#### Exercise brief:
Please restate each entry word for word and leave the pictures out.

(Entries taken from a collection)
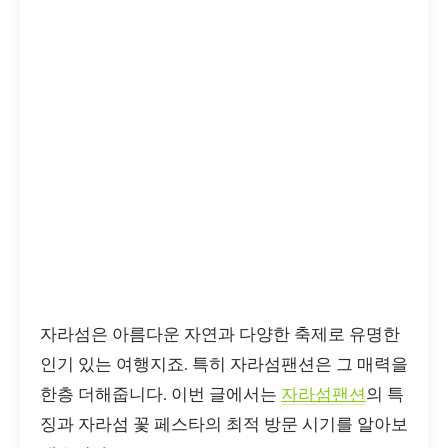
자라섬은 아름다운 자연과 다양한 축제로 유명한
인기 있는 여행지죠. 특히 자라섬팬션은 그 매력을
한층 더해줍니다. 이번 글에서는
자라섬팬션
의 특
징과 자라섬 꽃 페스타의 최적 방문 시기를 알아보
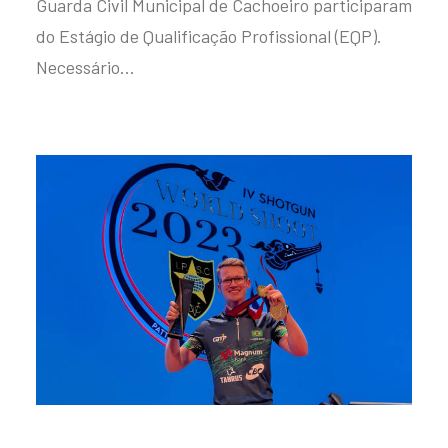
Guarda Civil Municipal de Cachoeiro participaram
do Estágio de Qualificação Profissional (EQP).
Necessário…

#### Problem solution:
자라섬은 아름다운 자연과 다양한 축제로 유명한
인기 있는 여행지죠. 특히 자라섬팬션은 그 매력을
한층 더해줍니다. 이번 글에서는
자라섬팬션
의 특
징과 자라섬 꽃 페스타의 최적 방문 시기를 알아보
Guarda Civil Municipal de Cachoeiro participaram
do Estágio de Qualificação Profissional (EQP).
Necessário…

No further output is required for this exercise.